この為、ボイラーからの排煙を、航空機の邪魔にならないようにと煙路を艦尾まで導いて排出する事になったが、長大な煙路の重量、艦内容積の減少に加えて、煙路に隣接する区画の室内温度は40℃にも達したといい、高温により居住に耐えられないという大きな問題を引き起こした。
また、艦尾から排出される煤煙が気流を乱して航空機の着艦を阻害することにもなった為に搭乗員は蒸し焼き、航空機は燻り焼きとなり、付いたあだ名が「海鷲の焼き鳥製造機」というものだった。
もともと高速で長い艦体を持つ巡洋戦艦ベースだった赤城と違い、加賀は速力と全長が足りない戦艦を無理やり改造した為色々と問題だらけだったが、1928年3月31日に「加賀」は空母として改めて竣工した。
とはいえこのままでは流石にまずいと感じた海軍により、日本海軍史上一~二を争うほどの大改修が行われ、誘導煙突を赤城同様の湾曲煙突に変え、三段飛行甲板も一段の長いものとし、高角砲をより強力なものに換装。
特に格納庫の広さはその後の日本空母含め最大だった。艦橋も新調され、右側に立てたので赤城や飛龍より良好と言われる。
全長が足りないので8m延長したが、それでも短く、開戦時の6空母で船体より長い飛行甲板を持っていたのは加賀のみ。
当初は26ノットという鈍足も機関を取り換えた事でそれなりに向上したが、それでも28ノットが精一杯だった。
加賀と赤城の改装には莫大な費用がかかった為、海軍の予算を圧迫する形となったが、その甲斐もあって開戦時には速度を除けば日本空母でトップクラスの性能を有する空母として生まれ変わった。
しかし、20センチ砲は移設しながらも10門を維持、この状態で大戦を迎えた。
第二次世界大戦
第二次世界大戦では、南雲機動部隊の主力空母として、ハワイ海戦に参加。
1942年2月19日パラオ港にて座礁、座礁による修繕の為セイロン沖海戦には参加していない。
同年6月5日ミッドウェー海戦にて沈没。
岡田次作艦長を始めとした多くの乗組員が戦死し、生き残ったのは僅か40名前後程だった。

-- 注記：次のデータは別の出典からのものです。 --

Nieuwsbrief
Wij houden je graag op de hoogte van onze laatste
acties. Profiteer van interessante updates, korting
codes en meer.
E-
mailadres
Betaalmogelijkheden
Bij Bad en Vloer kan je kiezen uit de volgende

それから50年以上の月日が流れた1999年5月にアメリカの深海調査会社ノーティコスが同海域を調査した結果、深度5000m付近の海底で加賀の着陸指示灯や右舷後部の銃座の残骸を発見している。
余談
上記の改装による居住性の悪化、改装を繰り返した事で艦内が迷路のようになっていた事もあってか、加賀は日本海軍の中でも特に風紀の乱れた艦であった。

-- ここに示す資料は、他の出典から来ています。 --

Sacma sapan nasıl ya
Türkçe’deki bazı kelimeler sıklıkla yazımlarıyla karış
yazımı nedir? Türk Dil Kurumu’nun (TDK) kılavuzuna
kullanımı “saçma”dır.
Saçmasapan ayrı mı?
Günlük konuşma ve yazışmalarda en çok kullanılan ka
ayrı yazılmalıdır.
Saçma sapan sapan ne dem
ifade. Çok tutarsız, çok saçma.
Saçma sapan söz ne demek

加賀の甲板士官だった板倉光馬によれば、「陰湿な気風」と評されている。
将校が芸者を(勝手に)呼んで宴会を開いたり、乗組員が食料品を窃盗する「銀蝿」が大規模かつ公然と行われるなど、事実上の学級崩壊状態だったという。
海軍名物のリンチや私的制裁も酷く、逃亡者や自殺者が出る事もたびたびだった。
日本海軍の軍艦では大型艦ほど風通しが悪く、体罰や乗組員の問題行動が横行する傾向にあったが、加賀のそれが特に酷かったのは、飛行機乗りの荒くれ者が大勢乗り込んでいた事に加え、当時最大の艦であったた事もその一因だろうか。